Produtor de café aguarda governo e comercialização segue lenta

Os produtores de café do Brasil, maior produtor global da commodity, seguem aguardando uma definição do governo sobre medidas para sustentar os preços do grão, e assim as negociações continuam lentas, segundo representantes do setor.

Reuters

27 de março de 2013 | 15h30

Para quinta-feira é aguardada uma decisão do Conselho Monetário Nacional (CMN) sobre o preço mínimo do café e também a ampliação do prazo para o pagamento do financiamento de estocagem.

"O produtor está triste. Isso é geral... (A comercialização), de uma maneira geral, depende das propostas que estão sendo trabalhadas em Brasília. Se for prorrogado o financiamento do Funcafé, vai diminuir (o volume de vendas) porque vai se esperar um preço melhor para poder vender", disse à Reuters o presidente da Cooxupé, a maior cooperativa de cafeicultores do Brasil, Carlos Paulino da Costa.

Algumas medidas esperadas podem ter um efeito de sustentar os preços do café, que atingiram recentemente o menor patamar desde meados de 2010 na bolsa de Nova York, referência global para o arábica, a variedade mais produzida no Brasil.

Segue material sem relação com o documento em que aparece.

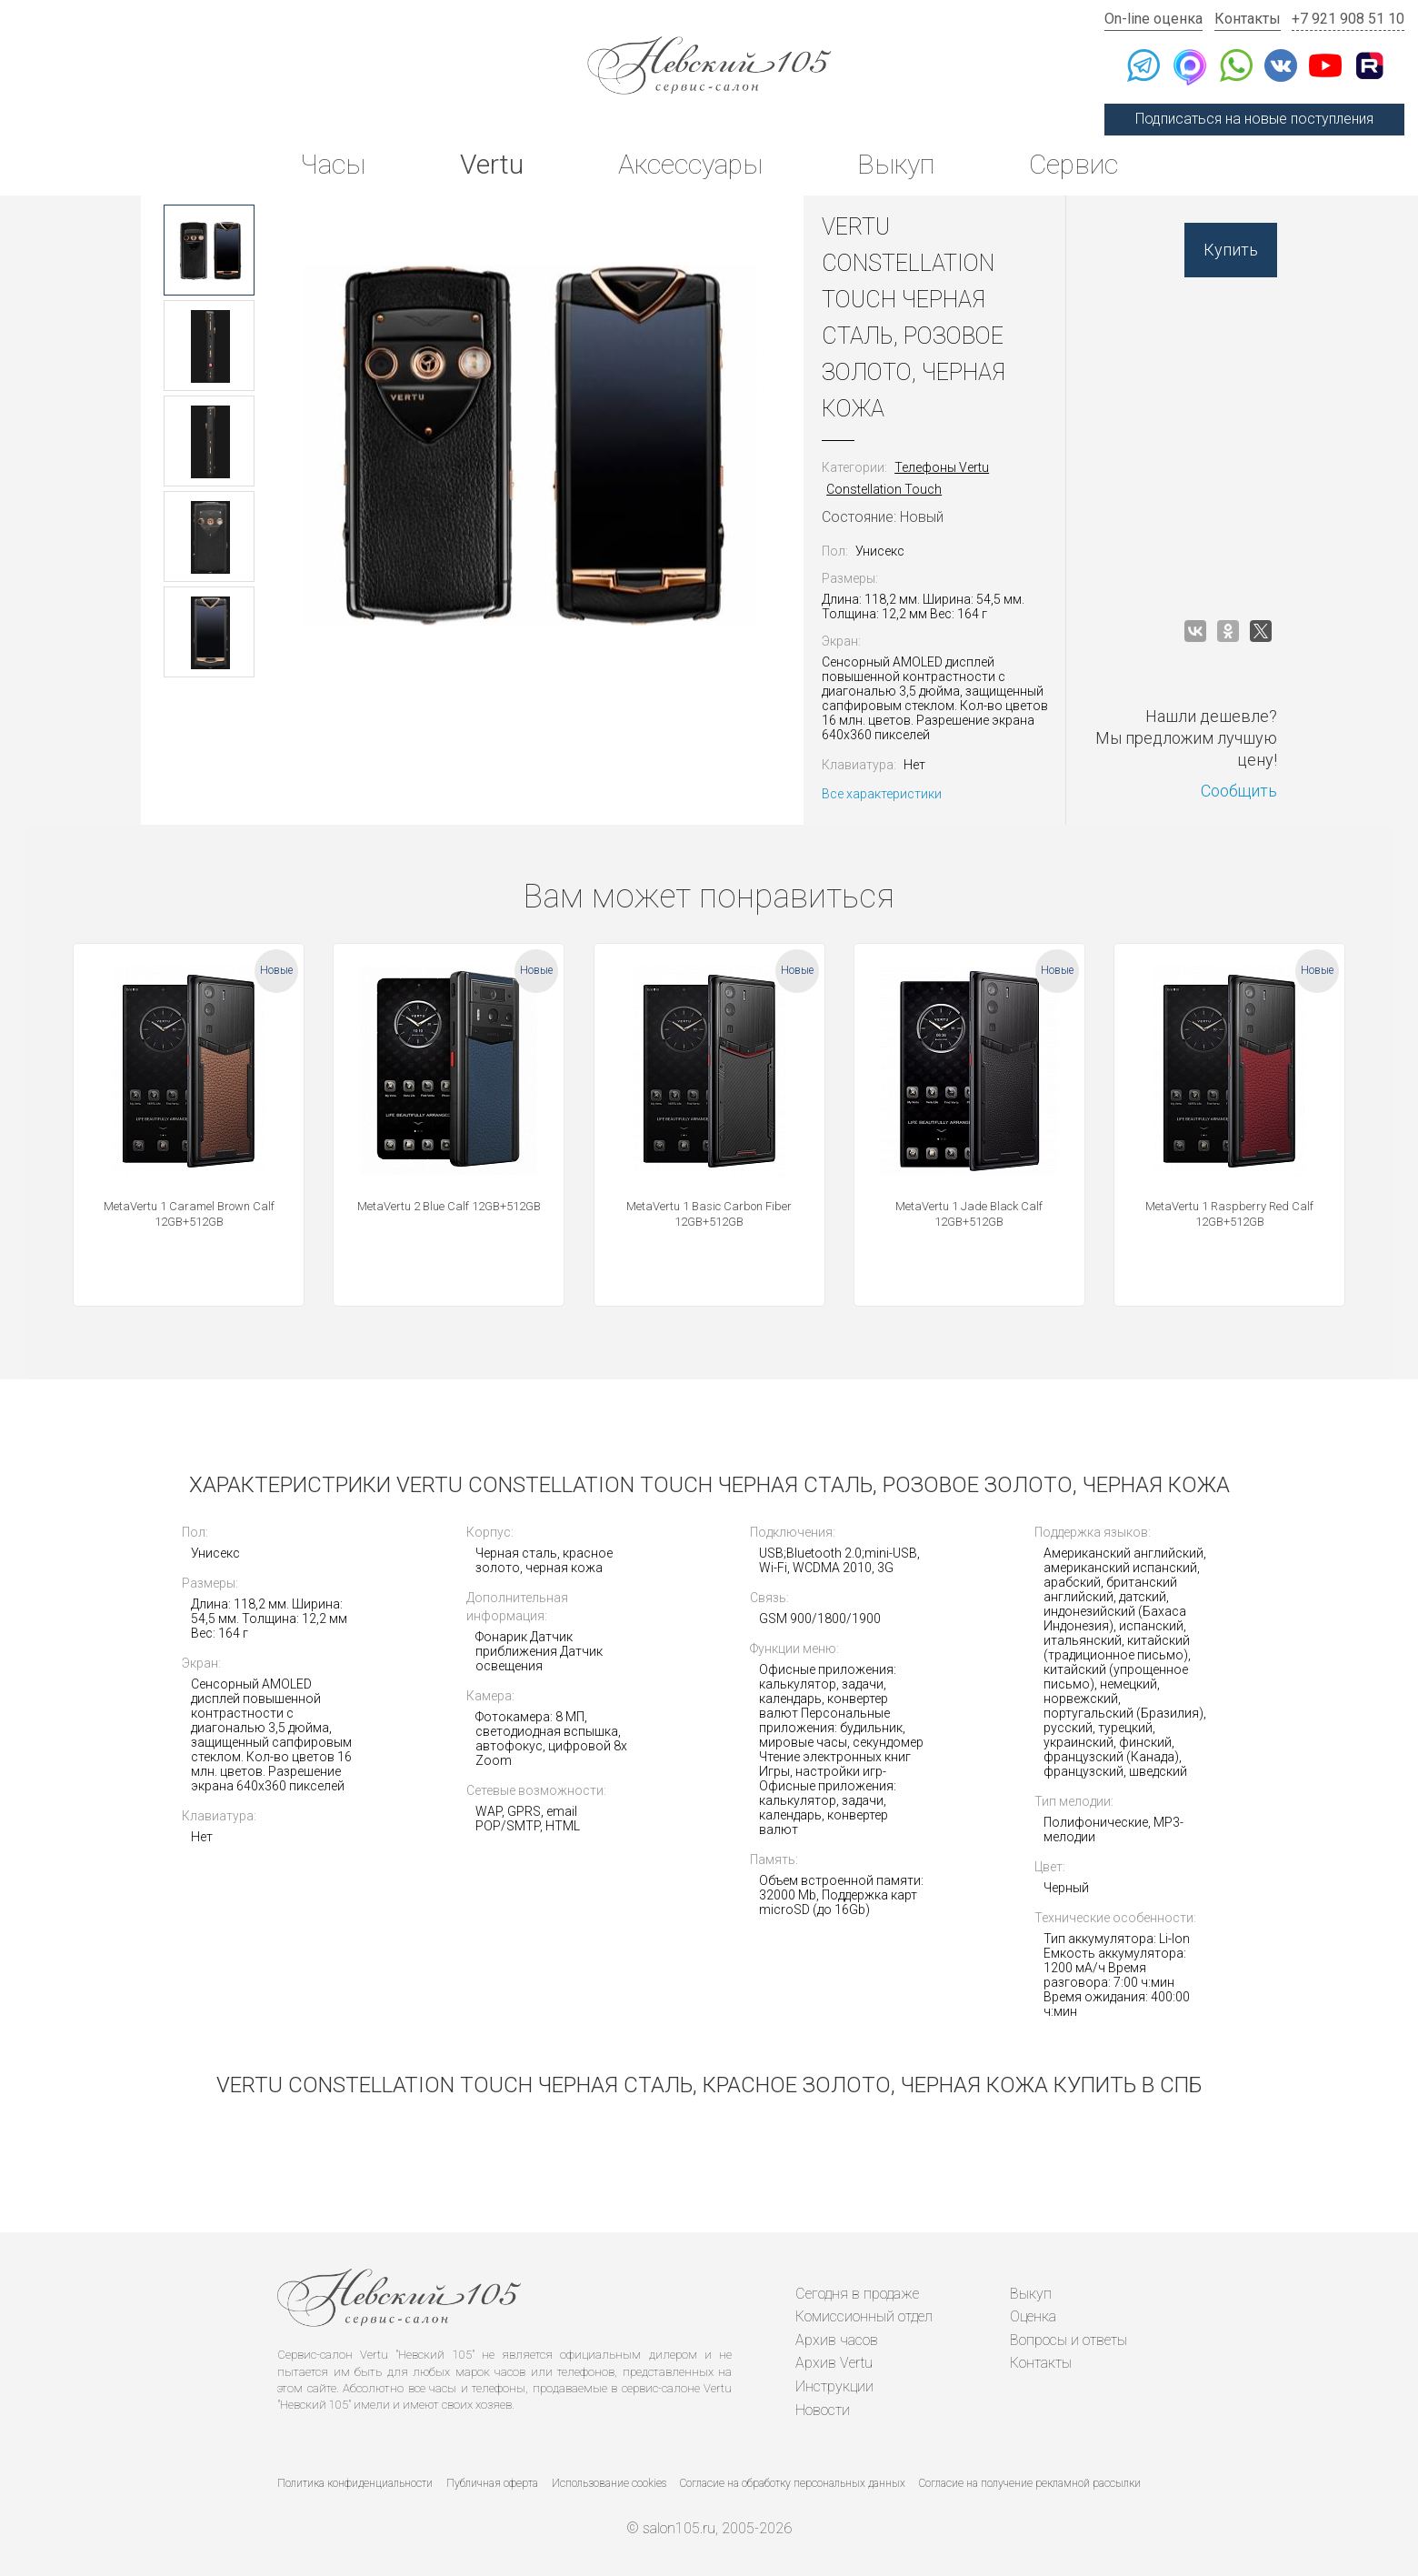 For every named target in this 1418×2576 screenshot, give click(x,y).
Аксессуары (690, 164)
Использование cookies (609, 2483)
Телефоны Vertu (941, 467)
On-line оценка (1153, 18)
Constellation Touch (884, 489)
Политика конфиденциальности (355, 2483)
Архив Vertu (834, 2362)
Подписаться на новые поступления (1254, 118)
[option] (209, 250)
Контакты (1247, 18)
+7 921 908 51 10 (1348, 18)
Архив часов (836, 2340)
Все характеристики (882, 793)
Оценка (1033, 2316)
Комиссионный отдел (864, 2316)
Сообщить (1239, 790)
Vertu (492, 164)
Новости (822, 2410)
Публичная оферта (492, 2483)
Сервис (1073, 164)
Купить (1230, 249)
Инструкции (834, 2386)
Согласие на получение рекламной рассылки (1030, 2483)
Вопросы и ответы (1068, 2340)
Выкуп (895, 164)
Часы (332, 164)
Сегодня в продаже (857, 2293)
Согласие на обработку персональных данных (792, 2483)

"O produtor está de olho em Brasília, porque para Nova York já está cansado de olhar e ver que o negócio está despencando... Acho que chegamos no fundo do poço (em termos de preços internacionais)", declarou Costa, da cooperativa com sede em Guaxupé, no Sul de Minas Gerais, principal região produtora do Brasil.

Diante dessa situação de mercado, segundo o cafeicultor, o produtor aguarda um movimento de alta para voltar a participar mais do mercado.

"O produtor está esperando que suba para vender, e o comprador está esperando que caia mais para comprar. O mercado está parado", afirmou.

Em nota nesta semana, o Conselho Nacional do Café (CNC), que representa os produtores no país, afirmou que o primeiro ato do novo ministro da Agricultura, Antônio Andrade, foi o encaminhamento de dois votos agrícolas para a reunião ordinária do CMN.

O primeiro deles concede alongamento dos vencimentos da linha de estocagem por 12 meses e carência de quatro meses para o início do pagamento, o que evitará um excesso de oferta de café na entrada da próxima colheita. A segunda medida, de acordo com o CNC, elevará o preço mínimo de garantia do arábica para 340 reais por saca, ante 261 reais atualmente, sendo esta uma medida essencial para a implantação futura de ferramentas de mercado como os leilões de opções e o Prêmio Equalizador Pago ao Produtor (Pepro), instrumentos que podem dar sustentação aos valores globais.

O CNC disse confiar que, com o novo ministro, deputado federal originário do Cerrado Mineiro, importante região produtora de grãos, o setor terá atendida suas demandas.

O Cerrado Mineiro produz, anualmente, cerca de 6 milhões de sacas de café.

"Tanto nós quanto o governo estamos interessados na recuperação dos preços, porque tem a balança comercial. O café exporta muito", acrescentou o presidente da Cooxupé.

As exportações de café verde do Brasil fecharam o ano passado em 24,92 milhões de toneladas, 17 por cento abaixo de 2011, segundo dados dos exportadores.

SAFRA

Segundo Costa, da Cooxupé, a nova safra do arábica, com colheita iniciando em meados deste ano, tem tudo para ser grande.

"O tempo está correndo bem. Está na fase de granação. Daqui a um mês começa a amadurecer."

O Brasil deverá colher neste ano a maior safra de café para um ano de baixa do ciclo bianual, que alterna colheitas maiores e menores a cada ano.

O país deverá produzir 48,57 milhões de sacas de 60 kg, segundo a Companhia Nacional de Abastecimento (Conab).